▸ Instructions to follow
Look through the records and copy each line that has "credit" in it.

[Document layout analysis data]
⟨

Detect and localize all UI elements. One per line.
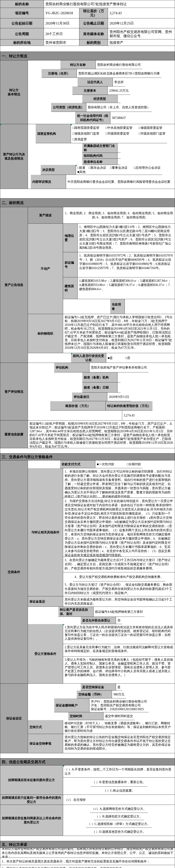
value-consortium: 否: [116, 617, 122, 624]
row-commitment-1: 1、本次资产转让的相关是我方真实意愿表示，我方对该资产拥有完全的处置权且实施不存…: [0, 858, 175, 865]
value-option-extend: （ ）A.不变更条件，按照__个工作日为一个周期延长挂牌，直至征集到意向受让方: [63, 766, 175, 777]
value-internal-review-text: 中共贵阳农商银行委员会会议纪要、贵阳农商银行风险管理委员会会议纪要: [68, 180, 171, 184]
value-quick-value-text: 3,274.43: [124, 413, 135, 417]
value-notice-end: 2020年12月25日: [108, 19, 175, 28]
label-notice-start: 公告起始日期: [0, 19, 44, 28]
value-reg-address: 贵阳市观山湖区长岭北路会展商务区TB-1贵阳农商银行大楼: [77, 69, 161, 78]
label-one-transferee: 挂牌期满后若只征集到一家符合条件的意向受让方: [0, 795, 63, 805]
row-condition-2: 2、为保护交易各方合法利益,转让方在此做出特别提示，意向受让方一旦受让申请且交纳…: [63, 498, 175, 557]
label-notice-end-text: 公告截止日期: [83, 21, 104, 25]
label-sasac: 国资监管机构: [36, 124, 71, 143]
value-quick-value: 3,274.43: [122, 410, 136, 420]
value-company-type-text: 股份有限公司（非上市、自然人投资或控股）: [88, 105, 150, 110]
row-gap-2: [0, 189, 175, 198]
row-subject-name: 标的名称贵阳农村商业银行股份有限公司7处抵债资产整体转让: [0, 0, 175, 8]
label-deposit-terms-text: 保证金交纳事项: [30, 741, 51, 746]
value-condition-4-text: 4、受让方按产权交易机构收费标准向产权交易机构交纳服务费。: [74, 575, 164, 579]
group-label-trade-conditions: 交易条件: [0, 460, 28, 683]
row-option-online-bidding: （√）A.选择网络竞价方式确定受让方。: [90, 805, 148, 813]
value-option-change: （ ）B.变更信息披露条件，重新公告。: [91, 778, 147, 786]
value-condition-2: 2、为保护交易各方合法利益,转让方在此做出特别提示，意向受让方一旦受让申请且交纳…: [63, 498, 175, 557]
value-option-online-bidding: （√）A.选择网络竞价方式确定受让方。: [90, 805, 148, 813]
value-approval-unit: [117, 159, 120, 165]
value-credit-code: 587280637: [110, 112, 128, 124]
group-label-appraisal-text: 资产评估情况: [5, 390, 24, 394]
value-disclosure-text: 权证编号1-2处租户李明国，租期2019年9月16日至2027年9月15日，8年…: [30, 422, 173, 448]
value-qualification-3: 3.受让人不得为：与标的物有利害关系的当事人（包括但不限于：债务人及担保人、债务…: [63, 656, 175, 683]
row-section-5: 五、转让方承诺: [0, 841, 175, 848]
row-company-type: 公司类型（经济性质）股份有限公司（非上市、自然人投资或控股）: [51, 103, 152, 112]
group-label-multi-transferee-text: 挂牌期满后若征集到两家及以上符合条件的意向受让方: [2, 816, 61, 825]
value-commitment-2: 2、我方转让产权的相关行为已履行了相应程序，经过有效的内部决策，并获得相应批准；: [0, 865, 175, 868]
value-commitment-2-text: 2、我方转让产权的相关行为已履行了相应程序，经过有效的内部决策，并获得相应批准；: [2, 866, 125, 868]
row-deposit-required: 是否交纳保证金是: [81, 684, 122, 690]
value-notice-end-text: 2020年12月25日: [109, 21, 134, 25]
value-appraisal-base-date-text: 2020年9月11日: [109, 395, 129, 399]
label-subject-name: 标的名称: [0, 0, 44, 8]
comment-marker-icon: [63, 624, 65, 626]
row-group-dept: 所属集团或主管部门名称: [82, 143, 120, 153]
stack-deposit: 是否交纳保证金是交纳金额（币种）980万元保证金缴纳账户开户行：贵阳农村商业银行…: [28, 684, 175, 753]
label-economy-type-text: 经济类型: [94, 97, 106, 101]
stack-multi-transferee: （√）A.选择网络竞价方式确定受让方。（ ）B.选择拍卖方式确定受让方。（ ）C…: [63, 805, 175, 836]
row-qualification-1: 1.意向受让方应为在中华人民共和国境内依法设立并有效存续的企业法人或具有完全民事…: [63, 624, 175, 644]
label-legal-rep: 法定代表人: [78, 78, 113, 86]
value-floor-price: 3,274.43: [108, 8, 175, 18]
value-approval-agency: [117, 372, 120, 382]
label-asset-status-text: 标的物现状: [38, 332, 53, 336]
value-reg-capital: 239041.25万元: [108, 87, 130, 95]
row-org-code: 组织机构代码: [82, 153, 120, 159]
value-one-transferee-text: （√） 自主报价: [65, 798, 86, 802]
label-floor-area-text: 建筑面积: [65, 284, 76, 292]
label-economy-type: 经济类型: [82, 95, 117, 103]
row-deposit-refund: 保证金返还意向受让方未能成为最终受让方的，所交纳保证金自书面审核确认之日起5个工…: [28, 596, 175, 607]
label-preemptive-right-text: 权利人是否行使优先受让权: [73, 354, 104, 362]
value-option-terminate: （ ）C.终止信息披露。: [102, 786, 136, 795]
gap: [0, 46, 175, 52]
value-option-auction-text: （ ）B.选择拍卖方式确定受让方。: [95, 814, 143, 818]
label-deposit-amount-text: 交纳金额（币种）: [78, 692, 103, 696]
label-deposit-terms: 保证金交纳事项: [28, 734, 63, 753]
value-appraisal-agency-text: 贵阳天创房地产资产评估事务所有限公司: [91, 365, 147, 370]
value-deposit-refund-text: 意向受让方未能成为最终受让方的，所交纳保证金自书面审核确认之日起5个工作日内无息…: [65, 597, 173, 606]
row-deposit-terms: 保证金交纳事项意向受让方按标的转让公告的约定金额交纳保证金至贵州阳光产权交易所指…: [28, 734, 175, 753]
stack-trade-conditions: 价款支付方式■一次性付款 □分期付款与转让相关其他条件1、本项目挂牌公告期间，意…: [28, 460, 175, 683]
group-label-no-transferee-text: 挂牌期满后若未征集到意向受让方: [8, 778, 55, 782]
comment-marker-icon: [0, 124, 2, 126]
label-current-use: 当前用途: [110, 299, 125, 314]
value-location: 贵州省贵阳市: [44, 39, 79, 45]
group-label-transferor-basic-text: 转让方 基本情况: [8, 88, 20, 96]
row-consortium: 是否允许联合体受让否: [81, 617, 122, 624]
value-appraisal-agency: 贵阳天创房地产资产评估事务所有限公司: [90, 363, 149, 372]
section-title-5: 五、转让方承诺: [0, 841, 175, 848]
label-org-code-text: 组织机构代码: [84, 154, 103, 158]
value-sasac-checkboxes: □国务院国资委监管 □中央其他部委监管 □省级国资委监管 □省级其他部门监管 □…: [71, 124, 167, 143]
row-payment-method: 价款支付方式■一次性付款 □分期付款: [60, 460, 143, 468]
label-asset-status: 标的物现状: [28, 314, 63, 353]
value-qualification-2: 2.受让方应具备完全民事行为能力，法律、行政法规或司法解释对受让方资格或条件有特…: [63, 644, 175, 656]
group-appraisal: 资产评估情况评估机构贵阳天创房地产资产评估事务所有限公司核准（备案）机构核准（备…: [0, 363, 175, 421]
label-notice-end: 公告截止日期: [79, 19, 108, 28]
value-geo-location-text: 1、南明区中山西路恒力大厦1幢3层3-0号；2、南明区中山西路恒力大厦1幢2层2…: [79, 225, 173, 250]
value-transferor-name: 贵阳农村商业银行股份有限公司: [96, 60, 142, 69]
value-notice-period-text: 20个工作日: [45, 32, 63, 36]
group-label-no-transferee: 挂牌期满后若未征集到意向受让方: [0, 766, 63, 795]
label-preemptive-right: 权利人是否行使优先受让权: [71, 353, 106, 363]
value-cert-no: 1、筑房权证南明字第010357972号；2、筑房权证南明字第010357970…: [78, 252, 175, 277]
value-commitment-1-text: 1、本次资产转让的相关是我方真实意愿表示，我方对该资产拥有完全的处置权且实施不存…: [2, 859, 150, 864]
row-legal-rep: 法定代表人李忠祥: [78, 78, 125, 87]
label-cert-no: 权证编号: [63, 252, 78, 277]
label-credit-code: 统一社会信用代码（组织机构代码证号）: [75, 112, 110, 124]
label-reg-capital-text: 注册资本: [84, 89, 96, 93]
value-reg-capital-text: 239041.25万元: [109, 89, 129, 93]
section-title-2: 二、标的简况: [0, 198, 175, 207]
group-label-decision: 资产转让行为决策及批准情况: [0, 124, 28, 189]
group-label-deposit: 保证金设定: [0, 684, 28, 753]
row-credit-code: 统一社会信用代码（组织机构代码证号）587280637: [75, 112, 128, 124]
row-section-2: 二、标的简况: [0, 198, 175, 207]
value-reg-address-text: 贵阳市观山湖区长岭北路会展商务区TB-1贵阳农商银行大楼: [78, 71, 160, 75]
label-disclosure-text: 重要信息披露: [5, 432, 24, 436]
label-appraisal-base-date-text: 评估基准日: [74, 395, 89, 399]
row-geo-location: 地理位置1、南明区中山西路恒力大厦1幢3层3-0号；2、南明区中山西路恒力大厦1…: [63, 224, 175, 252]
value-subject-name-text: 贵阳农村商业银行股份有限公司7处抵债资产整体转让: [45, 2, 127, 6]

⟩
⟨

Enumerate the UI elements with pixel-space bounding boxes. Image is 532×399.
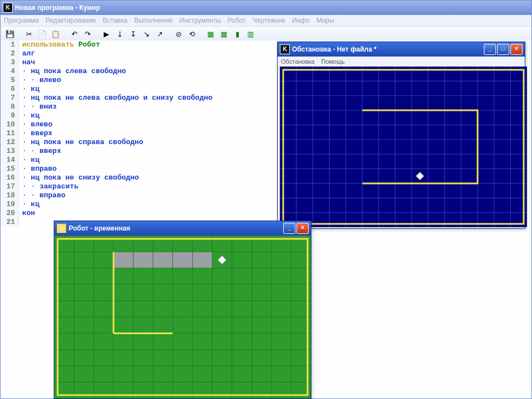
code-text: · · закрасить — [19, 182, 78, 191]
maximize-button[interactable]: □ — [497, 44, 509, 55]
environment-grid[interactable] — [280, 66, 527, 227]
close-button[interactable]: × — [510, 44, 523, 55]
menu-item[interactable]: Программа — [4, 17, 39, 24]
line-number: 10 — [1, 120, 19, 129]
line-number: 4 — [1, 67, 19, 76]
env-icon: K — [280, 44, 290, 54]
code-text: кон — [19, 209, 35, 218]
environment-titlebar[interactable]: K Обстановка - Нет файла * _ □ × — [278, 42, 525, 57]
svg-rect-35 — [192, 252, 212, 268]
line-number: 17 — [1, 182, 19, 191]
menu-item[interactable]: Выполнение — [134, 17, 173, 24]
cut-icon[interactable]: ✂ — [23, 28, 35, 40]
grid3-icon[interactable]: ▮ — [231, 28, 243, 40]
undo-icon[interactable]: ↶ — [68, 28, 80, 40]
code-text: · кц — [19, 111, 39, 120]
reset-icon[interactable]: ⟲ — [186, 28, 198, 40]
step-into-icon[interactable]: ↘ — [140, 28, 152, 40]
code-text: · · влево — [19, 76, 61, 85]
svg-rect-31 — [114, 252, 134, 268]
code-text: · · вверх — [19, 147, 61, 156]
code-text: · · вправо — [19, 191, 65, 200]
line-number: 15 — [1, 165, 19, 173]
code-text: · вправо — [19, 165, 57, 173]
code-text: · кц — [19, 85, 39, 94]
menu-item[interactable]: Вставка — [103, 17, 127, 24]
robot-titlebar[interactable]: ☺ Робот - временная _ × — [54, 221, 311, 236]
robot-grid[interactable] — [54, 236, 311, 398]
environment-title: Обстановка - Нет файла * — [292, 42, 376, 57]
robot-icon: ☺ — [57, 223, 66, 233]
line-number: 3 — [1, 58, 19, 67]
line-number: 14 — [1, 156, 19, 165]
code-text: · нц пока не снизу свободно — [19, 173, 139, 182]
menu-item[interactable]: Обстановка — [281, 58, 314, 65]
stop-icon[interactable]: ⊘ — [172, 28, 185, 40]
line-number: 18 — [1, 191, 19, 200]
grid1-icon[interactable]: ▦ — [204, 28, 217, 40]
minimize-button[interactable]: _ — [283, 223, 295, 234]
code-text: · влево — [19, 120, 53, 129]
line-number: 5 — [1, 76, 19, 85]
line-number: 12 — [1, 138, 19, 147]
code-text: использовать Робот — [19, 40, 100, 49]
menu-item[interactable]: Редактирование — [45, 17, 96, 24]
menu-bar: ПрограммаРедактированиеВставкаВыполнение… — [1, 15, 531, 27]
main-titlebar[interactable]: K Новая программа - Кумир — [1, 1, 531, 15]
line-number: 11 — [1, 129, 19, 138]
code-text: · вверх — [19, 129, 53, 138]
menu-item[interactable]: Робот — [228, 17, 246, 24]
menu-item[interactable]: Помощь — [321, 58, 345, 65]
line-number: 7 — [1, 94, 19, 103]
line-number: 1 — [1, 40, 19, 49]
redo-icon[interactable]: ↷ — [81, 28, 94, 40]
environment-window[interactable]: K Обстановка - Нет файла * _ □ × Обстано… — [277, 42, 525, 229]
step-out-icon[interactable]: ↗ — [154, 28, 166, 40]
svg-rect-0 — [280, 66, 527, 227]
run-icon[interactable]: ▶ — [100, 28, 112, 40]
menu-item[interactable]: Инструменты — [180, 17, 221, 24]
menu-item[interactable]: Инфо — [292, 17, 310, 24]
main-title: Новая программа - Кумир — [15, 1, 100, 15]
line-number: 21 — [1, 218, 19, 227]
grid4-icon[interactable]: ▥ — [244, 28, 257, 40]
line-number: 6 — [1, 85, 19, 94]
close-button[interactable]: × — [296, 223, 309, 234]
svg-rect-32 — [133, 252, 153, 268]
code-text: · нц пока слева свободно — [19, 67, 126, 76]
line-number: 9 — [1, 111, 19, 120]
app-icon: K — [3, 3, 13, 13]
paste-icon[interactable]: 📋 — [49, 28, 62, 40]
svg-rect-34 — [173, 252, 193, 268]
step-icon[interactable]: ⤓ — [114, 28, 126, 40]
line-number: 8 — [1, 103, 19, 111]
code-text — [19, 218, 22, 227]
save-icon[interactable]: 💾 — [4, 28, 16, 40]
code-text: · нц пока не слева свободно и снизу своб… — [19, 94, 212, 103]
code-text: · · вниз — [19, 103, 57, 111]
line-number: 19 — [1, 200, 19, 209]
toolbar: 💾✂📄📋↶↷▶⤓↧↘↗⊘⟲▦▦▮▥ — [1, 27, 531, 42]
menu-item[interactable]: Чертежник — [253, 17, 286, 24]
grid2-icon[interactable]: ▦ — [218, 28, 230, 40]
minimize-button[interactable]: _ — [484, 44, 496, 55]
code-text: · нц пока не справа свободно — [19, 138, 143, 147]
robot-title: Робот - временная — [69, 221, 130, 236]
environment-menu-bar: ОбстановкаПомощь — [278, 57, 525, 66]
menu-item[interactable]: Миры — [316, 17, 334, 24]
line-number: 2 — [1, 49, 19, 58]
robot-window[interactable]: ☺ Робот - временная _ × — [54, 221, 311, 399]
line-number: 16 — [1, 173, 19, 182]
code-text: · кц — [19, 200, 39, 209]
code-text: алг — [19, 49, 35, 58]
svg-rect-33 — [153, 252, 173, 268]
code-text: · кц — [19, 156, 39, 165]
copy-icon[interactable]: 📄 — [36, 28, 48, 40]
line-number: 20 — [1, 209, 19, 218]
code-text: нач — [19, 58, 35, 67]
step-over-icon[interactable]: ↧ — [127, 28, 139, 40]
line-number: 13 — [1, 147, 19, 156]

⟩
⟨

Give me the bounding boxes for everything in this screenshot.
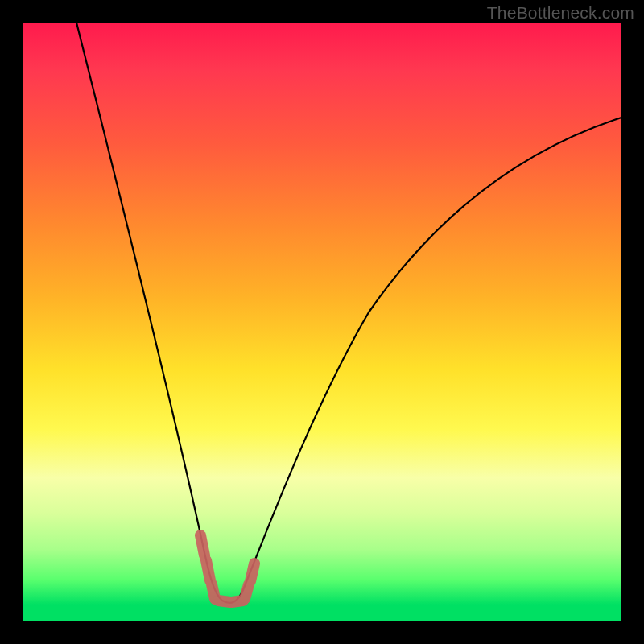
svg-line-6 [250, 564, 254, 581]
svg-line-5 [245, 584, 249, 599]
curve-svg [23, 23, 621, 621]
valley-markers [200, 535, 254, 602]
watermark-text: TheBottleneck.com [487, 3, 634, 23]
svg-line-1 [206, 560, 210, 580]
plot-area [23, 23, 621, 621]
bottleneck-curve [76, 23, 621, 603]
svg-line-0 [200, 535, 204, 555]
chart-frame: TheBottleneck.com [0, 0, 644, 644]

⟩

▸ Solution to this task
value-credit-code: 587280637: [110, 112, 128, 124]
label-credit-code: 统一社会信用代码（组织机构代码证号）: [75, 112, 110, 124]
row-credit-code: 统一社会信用代码（组织机构代码证号）587280637: [75, 112, 128, 124]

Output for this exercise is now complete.